EXERCISE INPUTS -
-- Opening Marker --

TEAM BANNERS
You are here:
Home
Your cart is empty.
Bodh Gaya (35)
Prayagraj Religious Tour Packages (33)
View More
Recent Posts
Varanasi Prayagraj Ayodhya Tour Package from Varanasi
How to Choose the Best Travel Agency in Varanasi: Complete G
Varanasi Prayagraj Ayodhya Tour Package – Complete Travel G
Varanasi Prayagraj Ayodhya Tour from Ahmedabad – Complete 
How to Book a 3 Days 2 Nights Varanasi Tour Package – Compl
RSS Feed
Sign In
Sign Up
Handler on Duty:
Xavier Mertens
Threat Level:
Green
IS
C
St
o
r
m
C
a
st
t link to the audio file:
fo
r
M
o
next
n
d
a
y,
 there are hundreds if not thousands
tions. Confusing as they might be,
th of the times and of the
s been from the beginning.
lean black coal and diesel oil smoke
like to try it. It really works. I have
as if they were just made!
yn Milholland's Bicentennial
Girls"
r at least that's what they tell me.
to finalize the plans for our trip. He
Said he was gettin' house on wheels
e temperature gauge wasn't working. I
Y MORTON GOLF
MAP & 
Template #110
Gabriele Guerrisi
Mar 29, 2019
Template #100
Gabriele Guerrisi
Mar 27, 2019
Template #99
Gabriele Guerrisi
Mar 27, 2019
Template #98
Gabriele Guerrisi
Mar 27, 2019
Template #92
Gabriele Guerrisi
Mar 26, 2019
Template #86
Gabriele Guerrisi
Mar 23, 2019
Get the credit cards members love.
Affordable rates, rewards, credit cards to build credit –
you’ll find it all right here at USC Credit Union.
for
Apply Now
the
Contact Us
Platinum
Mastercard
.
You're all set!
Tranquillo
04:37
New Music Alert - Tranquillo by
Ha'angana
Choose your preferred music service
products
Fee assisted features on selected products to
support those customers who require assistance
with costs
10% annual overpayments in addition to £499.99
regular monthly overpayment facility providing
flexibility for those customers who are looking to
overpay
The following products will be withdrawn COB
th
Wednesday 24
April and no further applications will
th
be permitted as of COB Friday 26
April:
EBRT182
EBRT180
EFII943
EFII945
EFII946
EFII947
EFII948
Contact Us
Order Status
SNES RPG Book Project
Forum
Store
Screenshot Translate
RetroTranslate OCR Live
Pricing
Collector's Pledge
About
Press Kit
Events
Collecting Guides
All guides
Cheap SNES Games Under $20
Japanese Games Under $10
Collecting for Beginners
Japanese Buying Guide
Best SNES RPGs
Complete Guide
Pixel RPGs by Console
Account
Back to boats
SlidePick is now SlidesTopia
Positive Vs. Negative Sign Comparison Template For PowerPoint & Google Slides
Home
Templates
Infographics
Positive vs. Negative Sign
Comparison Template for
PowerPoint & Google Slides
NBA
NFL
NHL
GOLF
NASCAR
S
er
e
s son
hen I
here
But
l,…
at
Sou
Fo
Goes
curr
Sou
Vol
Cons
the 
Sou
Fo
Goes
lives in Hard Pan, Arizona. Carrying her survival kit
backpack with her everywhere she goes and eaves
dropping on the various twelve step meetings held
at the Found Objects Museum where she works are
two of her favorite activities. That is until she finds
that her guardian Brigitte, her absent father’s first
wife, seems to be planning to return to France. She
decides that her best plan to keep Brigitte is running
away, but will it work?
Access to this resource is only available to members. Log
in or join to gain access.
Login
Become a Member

-- Closing Marker --

WORK INSTRUCTIONS -
Provide only the count of lines in the material above that hold the word "they".

WRITTEN SOLUTION -
3